Under the mistaken impression that this was some sort of "action" movie in which the characters spend a significant amount of screen time shooting at people and driving cars in a reckless manner, I found myself nodding off while watching young Anthony grow up.
"It sucks to be disenfranchised" seems to be the point of this tale wherein a young black man, Anthony (Larenz Tate), grows up in a happy-go-lucky sort of way, then volunteers for the Vietnam War and returns to find living a regular life to be a tall order. So, he does what any protagonist in need of a plot point would do: He robs a bank.
Under the mistaken impression that this was some sort of "action" movie in which the characters spend a significant amount of screen time shooting at people and driving cars in a reckless manner, I found myself nodding off while watching young Anthony grow up to realize that the world is a real cesspool and that being patriotic frequently comes around to bite you right in the ass.
This movie is divided into three specific parts, all of which are rip-offs of other films. The first part is the middle-class kid growing up scenario wherein Anthony runs numbers for Kirby (Keith David) and learns that making money can be fun. He also chats with his friends, José (Freddy Rodriguez) and Skip (Chris Tucker), about life.

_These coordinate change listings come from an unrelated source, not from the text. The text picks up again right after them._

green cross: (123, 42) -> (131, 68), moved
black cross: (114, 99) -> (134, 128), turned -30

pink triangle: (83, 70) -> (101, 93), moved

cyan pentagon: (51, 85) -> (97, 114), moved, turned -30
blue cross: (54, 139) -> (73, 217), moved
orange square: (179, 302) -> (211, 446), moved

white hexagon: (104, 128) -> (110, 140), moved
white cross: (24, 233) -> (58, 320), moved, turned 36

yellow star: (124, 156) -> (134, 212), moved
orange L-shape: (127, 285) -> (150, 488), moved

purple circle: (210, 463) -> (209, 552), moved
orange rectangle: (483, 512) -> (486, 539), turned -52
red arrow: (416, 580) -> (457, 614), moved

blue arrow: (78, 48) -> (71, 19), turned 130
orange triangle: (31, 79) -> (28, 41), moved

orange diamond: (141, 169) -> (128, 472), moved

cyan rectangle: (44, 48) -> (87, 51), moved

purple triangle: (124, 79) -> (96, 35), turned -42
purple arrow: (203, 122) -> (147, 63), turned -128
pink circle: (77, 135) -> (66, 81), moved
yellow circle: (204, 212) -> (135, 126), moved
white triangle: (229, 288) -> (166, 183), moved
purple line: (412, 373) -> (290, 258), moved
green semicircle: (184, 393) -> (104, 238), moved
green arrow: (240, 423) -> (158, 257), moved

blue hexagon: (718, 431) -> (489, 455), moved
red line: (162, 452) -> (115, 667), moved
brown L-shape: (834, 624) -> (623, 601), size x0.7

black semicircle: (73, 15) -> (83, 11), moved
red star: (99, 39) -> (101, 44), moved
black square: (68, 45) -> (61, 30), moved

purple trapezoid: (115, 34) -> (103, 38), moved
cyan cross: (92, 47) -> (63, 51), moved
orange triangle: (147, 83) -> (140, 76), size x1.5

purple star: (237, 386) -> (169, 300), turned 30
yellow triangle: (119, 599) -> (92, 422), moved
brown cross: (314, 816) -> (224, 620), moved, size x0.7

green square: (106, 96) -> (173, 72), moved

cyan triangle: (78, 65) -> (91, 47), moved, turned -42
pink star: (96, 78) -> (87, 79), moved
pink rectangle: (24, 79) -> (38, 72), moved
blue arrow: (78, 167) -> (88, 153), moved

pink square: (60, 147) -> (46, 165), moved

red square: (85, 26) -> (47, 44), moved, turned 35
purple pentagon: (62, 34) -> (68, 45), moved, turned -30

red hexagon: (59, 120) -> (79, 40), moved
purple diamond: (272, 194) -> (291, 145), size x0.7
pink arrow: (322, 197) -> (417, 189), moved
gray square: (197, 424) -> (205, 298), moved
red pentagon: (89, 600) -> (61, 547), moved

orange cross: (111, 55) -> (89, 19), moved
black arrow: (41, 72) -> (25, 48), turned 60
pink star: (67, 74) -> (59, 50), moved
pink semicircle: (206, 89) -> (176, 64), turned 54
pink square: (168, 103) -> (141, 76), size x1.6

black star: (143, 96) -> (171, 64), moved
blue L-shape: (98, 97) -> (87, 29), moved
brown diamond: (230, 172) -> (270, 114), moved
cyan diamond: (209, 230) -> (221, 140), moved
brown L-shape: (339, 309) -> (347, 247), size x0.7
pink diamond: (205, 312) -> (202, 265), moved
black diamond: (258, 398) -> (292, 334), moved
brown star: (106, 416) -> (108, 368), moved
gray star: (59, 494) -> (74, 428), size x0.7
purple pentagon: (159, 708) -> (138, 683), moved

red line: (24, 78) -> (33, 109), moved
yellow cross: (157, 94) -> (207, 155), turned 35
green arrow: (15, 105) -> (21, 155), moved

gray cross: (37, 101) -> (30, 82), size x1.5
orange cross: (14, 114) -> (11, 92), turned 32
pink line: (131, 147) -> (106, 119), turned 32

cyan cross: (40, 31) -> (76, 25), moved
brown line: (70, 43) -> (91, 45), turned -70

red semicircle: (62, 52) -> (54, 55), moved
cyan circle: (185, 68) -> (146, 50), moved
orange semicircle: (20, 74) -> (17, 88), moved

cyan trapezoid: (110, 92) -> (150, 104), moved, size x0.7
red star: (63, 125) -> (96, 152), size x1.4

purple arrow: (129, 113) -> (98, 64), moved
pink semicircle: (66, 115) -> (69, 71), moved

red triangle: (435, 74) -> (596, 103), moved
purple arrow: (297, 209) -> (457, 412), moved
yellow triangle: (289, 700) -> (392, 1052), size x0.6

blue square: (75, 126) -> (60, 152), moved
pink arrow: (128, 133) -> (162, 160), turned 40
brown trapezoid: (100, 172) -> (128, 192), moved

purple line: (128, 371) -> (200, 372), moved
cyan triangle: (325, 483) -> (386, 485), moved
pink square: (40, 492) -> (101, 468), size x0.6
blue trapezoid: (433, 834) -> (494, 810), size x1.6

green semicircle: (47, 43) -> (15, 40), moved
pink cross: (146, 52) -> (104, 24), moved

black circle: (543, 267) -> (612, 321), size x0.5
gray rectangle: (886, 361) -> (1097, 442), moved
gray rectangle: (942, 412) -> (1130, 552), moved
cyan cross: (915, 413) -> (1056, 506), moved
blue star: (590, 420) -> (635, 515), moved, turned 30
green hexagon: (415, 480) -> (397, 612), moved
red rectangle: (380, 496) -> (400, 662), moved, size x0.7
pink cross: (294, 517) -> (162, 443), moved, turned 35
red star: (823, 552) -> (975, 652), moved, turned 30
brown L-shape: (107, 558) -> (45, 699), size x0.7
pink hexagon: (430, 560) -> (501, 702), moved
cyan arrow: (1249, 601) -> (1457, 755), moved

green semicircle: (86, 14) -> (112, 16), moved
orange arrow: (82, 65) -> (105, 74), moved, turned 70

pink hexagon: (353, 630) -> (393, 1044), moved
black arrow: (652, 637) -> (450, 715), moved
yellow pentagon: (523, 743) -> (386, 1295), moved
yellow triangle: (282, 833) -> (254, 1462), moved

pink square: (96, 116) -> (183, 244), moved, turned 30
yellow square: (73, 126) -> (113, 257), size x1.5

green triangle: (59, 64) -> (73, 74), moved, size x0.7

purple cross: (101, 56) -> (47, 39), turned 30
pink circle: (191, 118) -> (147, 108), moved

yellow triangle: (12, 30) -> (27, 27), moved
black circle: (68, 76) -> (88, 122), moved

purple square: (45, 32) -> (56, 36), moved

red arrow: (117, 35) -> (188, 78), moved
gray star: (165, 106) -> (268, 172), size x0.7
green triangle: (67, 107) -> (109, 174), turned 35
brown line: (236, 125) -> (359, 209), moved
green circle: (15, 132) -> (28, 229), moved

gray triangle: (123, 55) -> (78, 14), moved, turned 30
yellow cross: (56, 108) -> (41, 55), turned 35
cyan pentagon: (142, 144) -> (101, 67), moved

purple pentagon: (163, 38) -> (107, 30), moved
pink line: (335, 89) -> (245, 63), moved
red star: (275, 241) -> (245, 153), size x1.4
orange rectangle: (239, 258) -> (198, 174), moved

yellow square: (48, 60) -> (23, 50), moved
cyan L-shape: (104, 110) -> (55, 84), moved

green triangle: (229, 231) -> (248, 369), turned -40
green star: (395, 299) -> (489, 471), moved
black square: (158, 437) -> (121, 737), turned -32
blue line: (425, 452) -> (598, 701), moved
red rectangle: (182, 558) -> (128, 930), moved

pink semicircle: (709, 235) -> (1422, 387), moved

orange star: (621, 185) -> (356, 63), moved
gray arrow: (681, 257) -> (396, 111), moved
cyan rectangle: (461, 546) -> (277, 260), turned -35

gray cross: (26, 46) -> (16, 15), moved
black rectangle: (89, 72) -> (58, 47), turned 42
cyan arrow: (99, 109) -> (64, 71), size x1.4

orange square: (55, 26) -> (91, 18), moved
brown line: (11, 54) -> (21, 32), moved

Can you say: "Goodfellas?" Then there's the Vietnam section, wherein Anthony meets the nutty Cleon (Bokeem Woodbine) working as a Marine for a special recon outfit. Can you say: "Platoon?" Then there's the post-Vietnam story wherein Anthony decides to rob the bank because he can't support his honey, Juanita (Rose Jackson), and his baby. Can you say: "Dog Day Afternoon?"
The film's title, "Dead Presidents," refers to those old guys whose faces are on our currency. If the Hughes brothers really wanted to make a statement about how the importance of money has corrupted the moral fiber of our country, they might have tried taking the budget for their movie and seeing if Ralph Reed would have sodomized a few underaged farm animals on film in exchange for the quick cash. Sure, the symbolism would have been a little less subtle, but imagine how much more interesting it would have been.